JAX throws errors immediately instead of letting type mismatches silently propagate into useless gradient errors later. Annoying until it saves you from debugging sessions where the error is three function calls deep and tells you nothing.
Explicit Randomness
PyTorch has a global random state. JAX makes you thread random keys through your functions explicitly. Feels like bureaucracy until you need to reproduce a bug and realize implicit randomness is a debugging nightmare.
For my use case (physics simulation where randomness is mostly in data generation), this is mostly irrelevant, but the design choice is revealing: JAX would rather be verbose than hide state.
When PyTorch Is Actually Better
The abstractions in PyTorch are great when you're learning, or for quick experiments where the architecture changes hourly. Being able to generally treat code like an interactive notebook is powerful.
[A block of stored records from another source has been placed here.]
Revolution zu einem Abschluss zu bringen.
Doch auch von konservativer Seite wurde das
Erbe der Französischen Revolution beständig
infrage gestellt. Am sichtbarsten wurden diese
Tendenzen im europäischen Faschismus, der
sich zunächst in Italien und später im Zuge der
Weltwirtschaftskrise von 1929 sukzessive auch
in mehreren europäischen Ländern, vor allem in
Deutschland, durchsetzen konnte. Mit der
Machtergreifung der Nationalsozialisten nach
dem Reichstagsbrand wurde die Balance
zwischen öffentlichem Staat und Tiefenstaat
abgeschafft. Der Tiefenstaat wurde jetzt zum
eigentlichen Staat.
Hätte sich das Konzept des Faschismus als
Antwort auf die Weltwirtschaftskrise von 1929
But for a differentiable physics simulator where:
- Correctness matters more than iteration speed
- You'll eventually JIT-compile everything into one GPU kernel
- Gradient flow debugging is crucial
- The code runs for hours on a cluster
you NEED JAX's enforced constraints and explicitness, rightly so.
This made me realise backpropagation much more intuitively.
You see the actual update equations and calculus' chain rule spelled out in code.
When your entire goal is computing df/dx, having 'f' actually BE a function and not an object that mutates makes everything cleaner.
If you can't express something as a pure function, you're probably dealing with something that shouldn't be differentiable in the first place.
Hence, naturally for differentiable physics, JAX's functional worldview fits perfectly.